She will not have a state funeral but will be accorded the same status as Princess Diana and the Queen Mother. A ceremonial funeral is one rung down from a state funeral - normally reserved for monarchs - and requires the consent of the Queen.
The union jack above Number 10 Downing Street has been lowered to half-mast, while Parliament will be recalled from its Easter recess on Wednesday to enable MPs and peers to pay tributes.
After cutting short a trip to Europe to return to London, Mr Cameron described Lady Thatcher as "the patriot prime minister" and the country's "greatest peacetime" leader.
While acknowledging that she had "divided opinion", Mr Cameron said she had "taken a country that was on its knees and made it stand tall again".
Her other successors in No 10 - Sir John Major, Tony Blair and Gordon Brown - praised her strength of character and political purpose, while Labour leader Ed Miliband said Lady Thatcher had been a "unique figure" who "reshaped the politics of a whole generation".
US President Barack Obama said "America has lost a true friend", while German Chancellor Angela Merkel said she would "never forget her part in surmounting the division of Europe and at the end of the Cold War".
But critics questioned the economic and social impact of her policies, with former Labour leader Lord Kinnock, who was defeated by her at the ballot box, saying they had been an "unmitigated disaster for Britain".
Lady Thatcher's government privatised much of Britain's state-owned industry and ushered in a new era of free market economics, a policy followed by many other governments around the world.
But her crackdown on union power and year-long stand off with the miners - coupled with mass unemployment in her first term - made her a hate figure for many on the left.

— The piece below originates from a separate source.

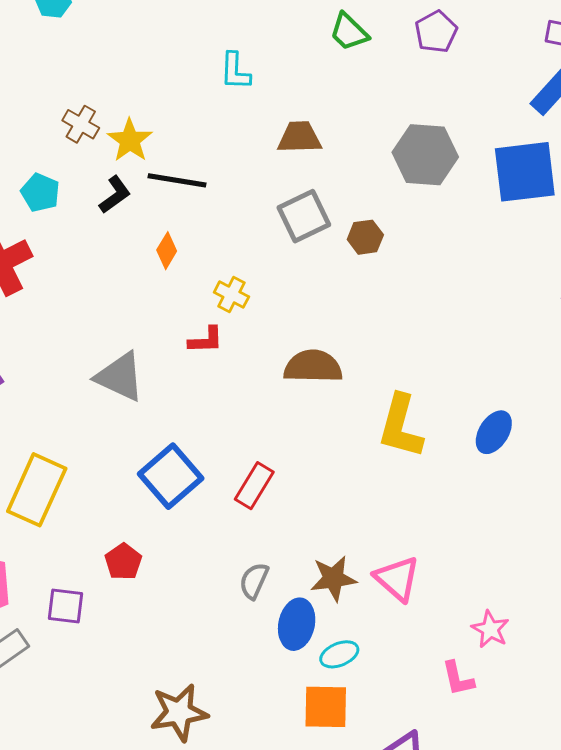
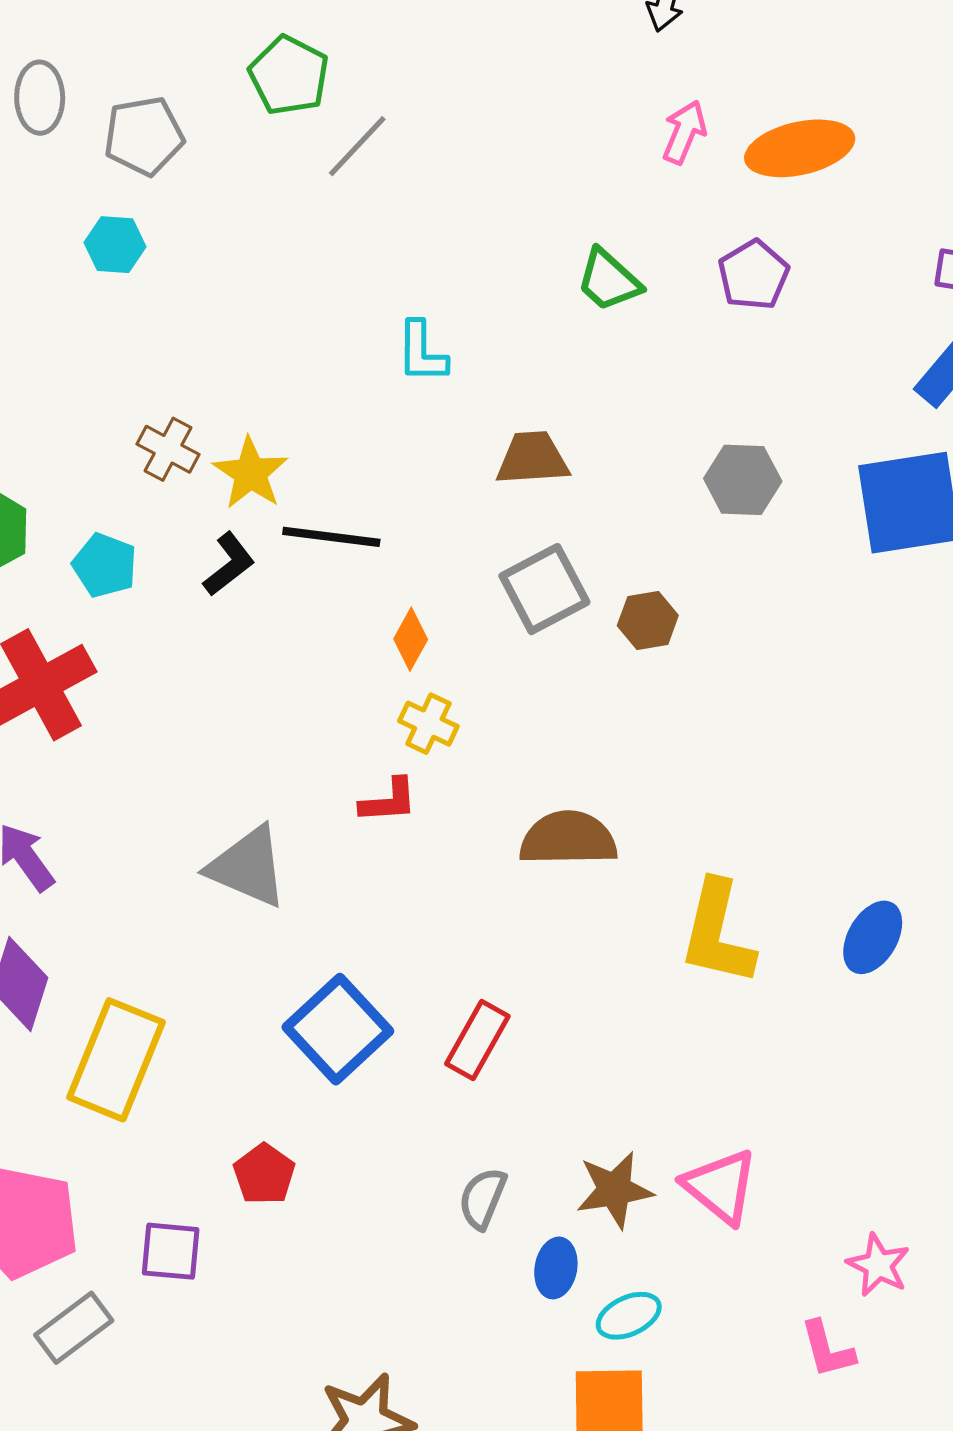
gray hexagon: (425, 155) -> (743, 480), size x0.7
orange diamond: (167, 251) -> (411, 639), moved
blue ellipse: (297, 624) -> (556, 1268), size x0.7

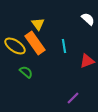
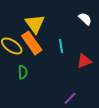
yellow triangle: (38, 24) -> (35, 24), size x1.5
green semicircle: (26, 72) -> (23, 72), turned 48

In a statement, The National Union of Mineworkers said Lady Thatcher had "set out to serve those whose interests were profit for the few" and this had led to the "decimation" of the coal industry.
During her final years in power, Lady Thatcher's government introduced the community charge, better known as the "poll tax", which led to large-scale protests.
'Great pity'
Her growing Euroscepticism alienated some cabinet colleagues and she failed to win enough support among MPs in the first round of a Conservative leadership contest against challenger Michael Heseltine. Lady Thatcher stood down and left Downing Street on 28 November 1990.
Ken Clarke, currently minister without portfolio and health secretary at the time of Lady Thatcher's resignation, told the BBC that "by the 1990s she was plainly unelectable".
Young MPs in marginal seats "threw her out because the poll tax in particular had made her so unpopular", he said.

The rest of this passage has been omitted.